Officials with the Port of Port Townsend said they are happy with the results of their contractor’s work to bring the Jefferson County International Airport back in line with Federal Aviation …
Officials with the Port of Port Townsend said they are happy with the results of their contractor’s work to bring the Jefferson County International Airport back in line with Federal Aviation Administration requirements after the recent emergency shutdown of a runway for repairs.
A question, however, still remains for who is on the hook to cover the additional construction costs.
Survey work done at the runway following construction by Scarsella Brothers, Inc. revealed imperfections in the surface of the strip which required corrective action.
Scarsella Brothers has since asserted that it did not deviate from the runway design plans it was given and are not responsible for the additional costs — which the firm estimated at more than $475,000.
Documents compiled by Duval Engineering on behalf of Scarsella Brothers were sent to the Port in October, and claim that the Port’s runway design was “flawed and may not be constructable.”
The document also alleged that the Port’s engineer for the project, Reid Middleton, had deviated from recommended design plans by opting for a 3-inch asphalt overlay instead of a 4-inch one.
“What is clear is that [Reid Middleton] deviated from the 2018 pavement design performed for the project and developed its plans around a [hot mix asphalt] layer that is 25 percent less than designed,” the document said. “The reduction by 1 inch in [hot mix asphalt] thickness would have the effect of substantially reducing the structural capacity of the runway to support aircraft and ground support vehicles on the runway surface.”
The document from Duval concludes that omissions in the geotechnical report, deviations from asphalt pavement design, and underdrain design flaws all were outside the responsibility of Scarsella Brothers.
Eron Berg, executive director for the Port of Port Townsend, said in an email to The Leader that discord still persists as to the cause of the runway’s problems.

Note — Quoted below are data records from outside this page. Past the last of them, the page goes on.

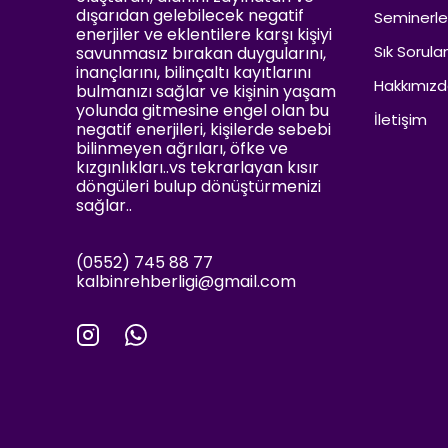
dışarıdan gelebilecek negatif
Seminerle
enerjiler ve eklentilere karşı kişiyi
Sık Sorula
savunmasız bırakan duygularını,
inançlarını, bilinçaltı kayıtlarını
Hakkımız
bulmanızı sağlar ve kişinin yaşam
yolunda gitmesine engel olan bu
İletişim
negatif enerjileri, kişilerde sebebi
bilinmeyen ağrıları, öfke ve
kızgınlıkları..vs tekrarlayan kısır
döngüleri bulup dönüştürmenizi
sağlar..
(0552) 745 88 77
kalbinrehberligi@gmail.com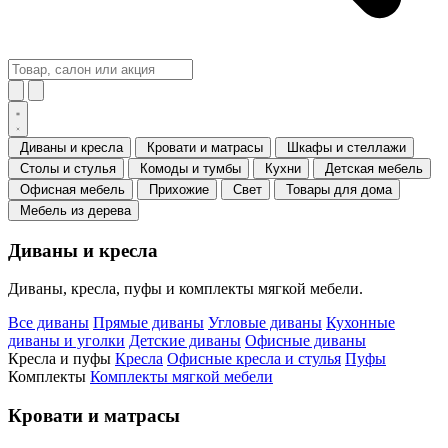
Диваны и кресла
Кровати и матрасы
Шкафы и стеллажи
Столы и стулья
Комоды и тумбы
Кухни
Детская мебель
Офисная мебель
Прихожие
Свет
Товары для дома
Мебель из дерева
Диваны и кресла
Диваны, кресла, пуфы и комплекты мягкой мебели.
Все диваны
Прямые диваны
Угловые диваны
Кухонные
диваны и уголки
Детские диваны
Офисные диваны
Кресла и пуфы
Кресла
Офисные кресла и стулья
Пуфы
Комплекты
Комплекты мягкой мебели
Кровати и матрасы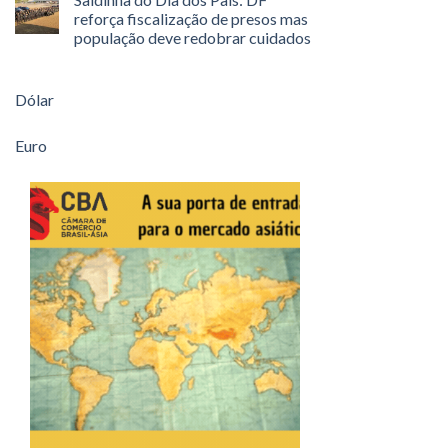
reforça fiscalização de presos mas
população deve redobrar cuidados
Dólar
Euro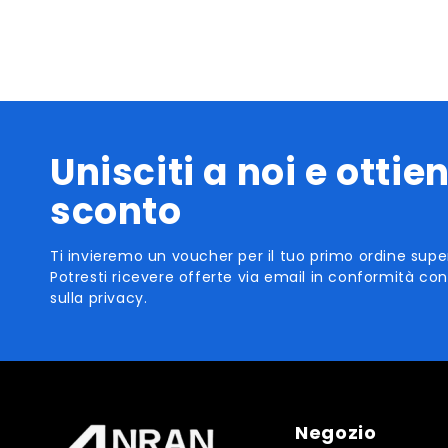
Unisciti a noi e ottien
sconto
Ti invieremo un voucher per il tuo primo ordine super
Potresti ricevere offerte via email in conformità con
sulla privacy.
Negozio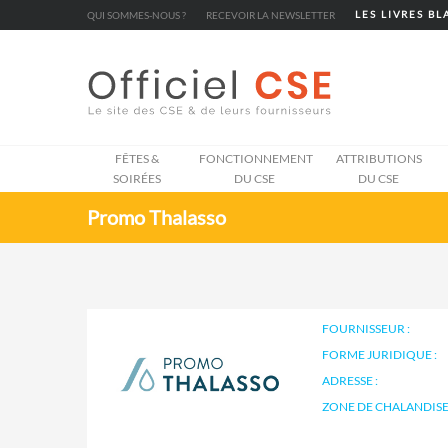
Cookies management panel
QUI SOMMES-NOUS ?
RECEVOIR LA NEWSLETTER
LES LIVRES B
FÊTES &
FONCTIONNEMENT
ATTRIBUTIONS
SOIRÉES
DU CSE
DU CSE
Promo Thalasso
FOURNISSEUR :
FORME JURIDIQUE :
ADRESSE :
ZONE DE CHALANDISE 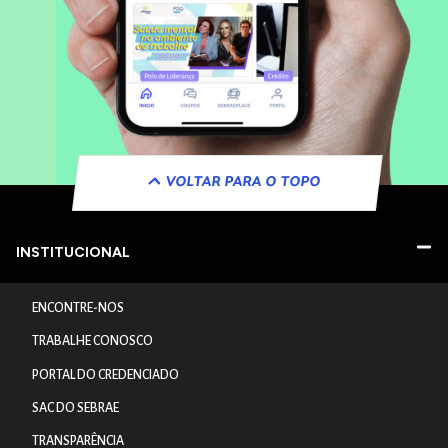
VOLTAR PARA O TOPO
INSTITUCIONAL
ENCONTRE-NOS
TRABALHE CONOSCO
PORTAL DO CREDENCIADO
SAC DO SEBRAE
TRANSPARÊNCIA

But Berg was also careful to note that all parties were working to resolve the matter amicably.
He also added that the Port was very pleased with the end result of Scarsella’s efforts.
“It’s important to recognize they are not our adversaries; they have a different viewpoint, we’re still talking,” Berg said. “There is not currently agreement as to ‘why’ the project initially failed to meet FAA specifications and therefore who is responsible for the costs associated with the fix.”
Berg explained that the runway “design was modified during construction as a result of site conditions that could not have reasonably been known at design, with FAA approval and funding.”
The runway, he added, has since been completed in line with FAA requirements.
Berg noted both parties are in the process of reviewing contract materials to determine who is responsible for the cost of the most recent repairs, with the hopes of finding an agreeable resolution.
“These contracts and specifications are designed specifically in anticipation of situations just like this and there’s process to figure out responsible parties,” Berg said.
“It’s not like we’re engaged in a fight or a battle,” he said.